May be organized into 3 sections:
1. introduction to the discussion
• briefly revisit points first brought up in the introduction to tie everything together
2. analysis and interpretation of results
• the longest portion of the discussion
a) introduce a result, or some aspect of a result with respect to the purpose; do not just reiterate the results as were presented in the Results section, rather you should focus on a key aspect that you wish to interpret
b) provide an interpretation of the result based on your data combined with background scientific knowledge
c) does your result/interpretation agree with the literature? if not, provide a possible explanation (assume you were working with human subjects; provide explanations only in terms of biological possibilities)
3. summary
? summarize any conclusions you have drawn from your study and discuss potential implications with regard to the broader question(s)

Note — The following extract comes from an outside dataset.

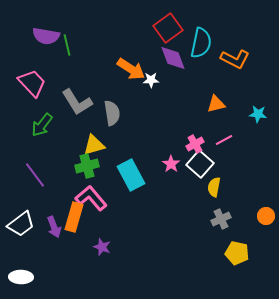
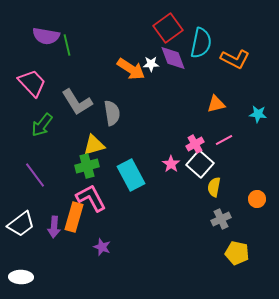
white star: moved 16 px up
pink L-shape: rotated 12 degrees clockwise
orange circle: moved 9 px left, 17 px up
purple arrow: rotated 25 degrees clockwise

? include suggestions for future work
Points to remember when writing this section:
• writing should be concise, the paragraphs should flow logically from one to the next, and your argument should be easy to follow
• the bulk of the discussion should be the analysis of (but not a repeat of) your results, not a review of what is already present in the literature; citations are meant to play a supporting role only and should be included only if they are relevant to your arguments
• all of the main results should be discussed, even (especially) if they were unexpected and appear not to agree with your other results or with what is presented in the literature
• some instructors will ask that problems encountered during your experiment(s) be discussed, especially if they hamper firm conclusions
Literature Cited (= 6 primary references; 10 marks)
A listing of all the references you have cited.
Points to remember when writing this section:
? use the referencing style in the journal Ecology and pay attention to details such as order of authors (alphabetical, by last name of first author), capitalization, punctuation, abbreviation, indentation and text emphasis (e.g. no bold or italics); include journal volume number but not issue number
? also refer to Ecology for examples as to how citations should be inserted within the body of your report
? be sure to include all (and only) the works cited in your text
Points to consider when selecting references:
• include enough references to substantiate (or contradict, as the case may be) your arguments but not so many that your text looks like a “cut and paste” of citations
• attempt to include the most recent and relevant works
• in most cases references should be exclusively primary literature; reviews (secondary references) should only be cited to indicate that work has been done in a certain area, to make note of commonly held ideas or theories, or as a means to provide the interested reader with a source of additional information
• do not include textbook, encyclopedia, general web site references or anything that is general knowledge; only in certain circumstances should you include anything other than peer-reviewed publications
• do not quote extensively from any other work; summarize findings from other studies in your own words
Overall Impression (15 marks)
See “Overall Impression Marks for Research Reports” on page 5 of the “BIOL 102, 103 Scientific Reports – Helpful Hints” document.